Directions.
Below are records to repeat exactly. Omit the pictures from the copy.

Entries supplied.
● ● ●

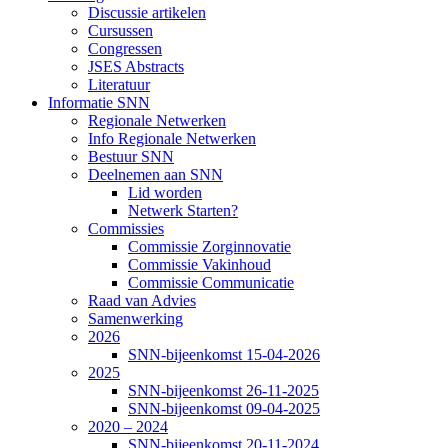
Discussie artikelen
Cursussen
Congressen
JSES Abstracts
Literatuur
Informatie SNN
Regionale Netwerken
Info Regionale Netwerken
Bestuur SNN
Deelnemen aan SNN
Lid worden
Netwerk Starten?
Commissies
Commissie Zorginnovatie
Commissie Vakinhoud
Commissie Communicatie
Raad van Advies
Samenwerking
2026
SNN-bijeenkomst 15-04-2026
2025
SNN-bijeenkomst 26-11-2025
SNN-bijeenkomst 09-04-2025
2020 – 2024
SNN-bijeenkomst 20-11-2024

● ● ●

Written response.
Discussie artikelen
Cursussen
Congressen
JSES Abstracts
Literatuur
Informatie SNN
Regionale Netwerken
Info Regionale Netwerken
Bestuur SNN
Deelnemen aan SNN
Lid worden
Netwerk Starten?
Commissies
Commissie Zorginnovatie
Commissie Vakinhoud
Commissie Communicatie
Raad van Advies
Samenwerking
2026
SNN-bijeenkomst 15-04-2026
2025
SNN-bijeenkomst 26-11-2025
SNN-bijeenkomst 09-04-2025
2020 – 2024
SNN-bijeenkomst 20-11-2024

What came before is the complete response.